Hacked Zoom call prompts investigation, increased security

Hacked+Zoom+call+prompts+investigation%2C+increased+security

Amanda Cassel, Managing Editor

A student-organized Zoom call, intended as a bonding activity for the Class of 2021, was hacked on April 17, triggering a letter to junior families from the high school administration and prompting increased security for similar future activities.

The event had about 20 participants when the call was accessed by someone who displayed an explicit image. According to Junior Class Vice President Eliza Doss, as soon as the hacking began, Student Council organizers tried to end the call as quickly as possible.

“It’s so unexpected and it happened so quickly that we were all just super overwhelmed,” Eliza said.

A few hours later after the event, Student Council released a message on Schoology, apologizing for the incident and rescheduling the event. The event occurred on a more secure Zoom call April 19.  

Title IX Coordinator Betsy Noel said, after some investigation, the administration and Information Services believe the hack was by someone outside the Lab community. Moving forward, student-hosted events will have increased security for both the actual meetings and the meeting information, Ms. Noel said. 

Everyone will respond really differently to something like this. Some people may try to make jokes to get through it, some may be really really traumatized and some people may not appreciate initially what’s happened.”

— Betsy Noel, Title IX Coordinator

“We had already been mindful of events led by faculty and staff, in terms of making sure they adhere to the university’s safety steps to adhere to this,” Ms. Noel said. “Talking to the students helped us know why they didn’t use those protections and how we will make protections more accessible and usable for students.”

Following an event like this, Ms. Noel said it is important to recognize that people will have many different ways they react in the moment. She also suggested that some students may not feel greatly impacted by the incident at the moment but need support later on. Ms. Noel stressed resources are always available if students need them later.

“Everyone will respond really differently to something like this. Some people may try to make jokes to get through it, some may be really really traumatized and some people may not appreciate initially what’s happened,” Ms.
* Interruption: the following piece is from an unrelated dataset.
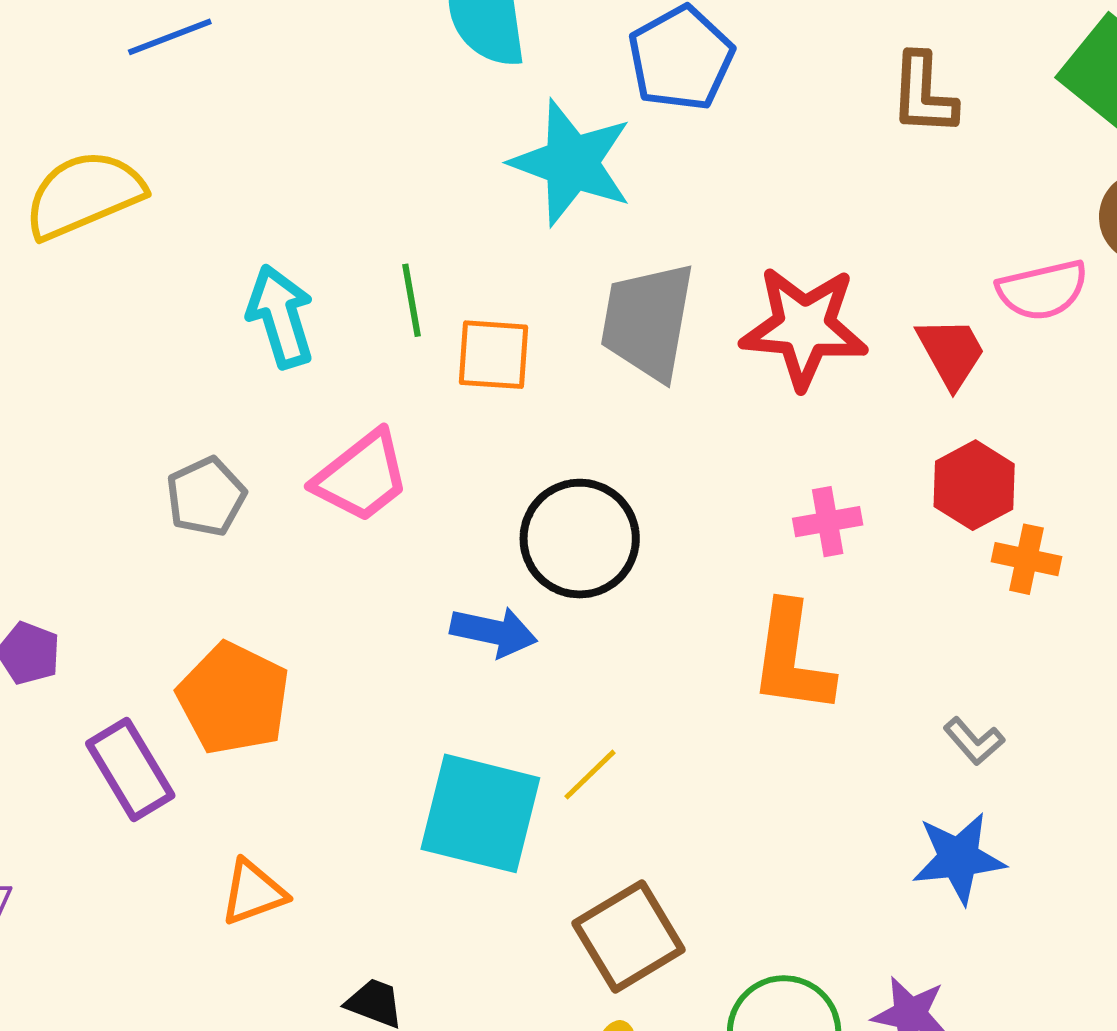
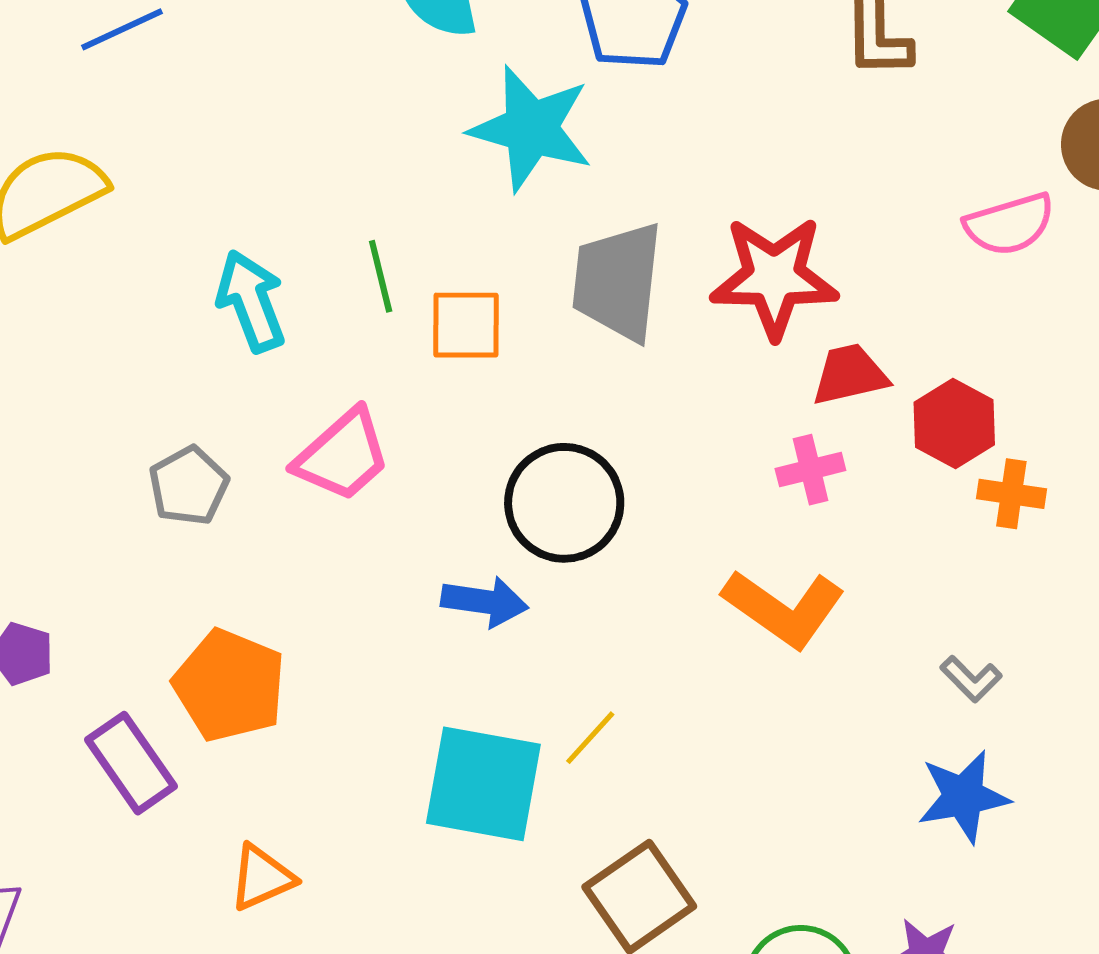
red trapezoid: (951, 352) -> (850, 375), moved, turned -70
orange L-shape: (792, 658) -> (784, 608), turned -59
Noel said. “Our responsibility is to meet every student where they’re at and help them process and get to the right resources.”

Hours after the incident, Ms. Noel, Principal Paul Beekmeyer and Dean of Students Ana Campos sent an email home to families explaining the incident and encouraged students to reach out to any of them or their counselors if they need. The incident was also reported to the police and the FBI.

“It’s an awful thing that happened, and it certainly wasn’t the student’s fault for what happened,” Ms. Noel said. “Helping students understand how to protect themselves is the key.”